Published February 17, 2013
As the final deadline for creating state health insurance exchanges passed Friday, New Jersey, Tennessee and Florida said they would not work with the federal government on establishing insurance markets required under ObamaCare.
Exchanges are online markets required under the federal health care law where consumers will be able to buy individual private policies and apply for government subsidies to help pay their premiums.
In his announcement Friday, New Jersey Gov. Chris Christie said his administration is committed to complying with ObamaCare, but "only in a manner that is the most effective and efficient for the residents of New Jersey, and the businesses that will carry the costs of this new program."
Christie, who previously vetoed legislation establishing a state-run health insurance exchange, said in a statement that the federal government is best equipped to operate the exchange.
Tennessee Gov. Bill Haslam, a Republican, said in a letter to U.S. Health and Human Resources Secretary Kathleen Sebelius that the partnership model doesn't address his concerns over what he called "aggressive federal timelines, a lack of true flexibility for states, and misguided federal policies."
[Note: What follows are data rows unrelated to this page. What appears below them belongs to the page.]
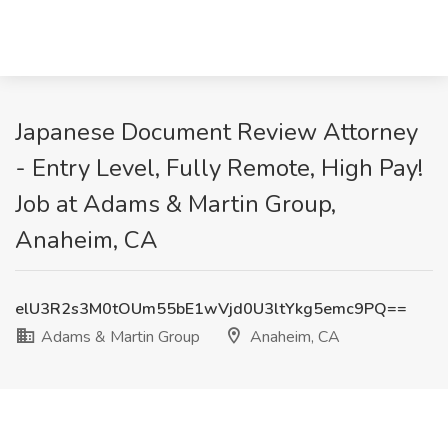
Japanese Document Review Attorney
- Entry Level, Fully Remote, High Pay!
Job at Adams & Martin Group,
Anaheim, CA
elU3R2s3M0tOUm55bE1wVjd0U3ltYkg5emc9PQ==
Adams & Martin Group
Anaheim, CA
Haslam noted that he had the same complaints when he rejected a state-based exchange in December. His deadline decision means Tennesseans will participate in an exchange completely run by the federal government.
In Florida, which already missed the deadline for operating an exchange on its own, Gov. Rick Scott also declined to partner with the federal government.
“We continue to be concerned about the many unknowns impacting the cost of operating an exchange, and simply do not have enough information to make a decision about running one at this time,” Scott’s communications director, Melissa Sellers, told the Palm Beach Post.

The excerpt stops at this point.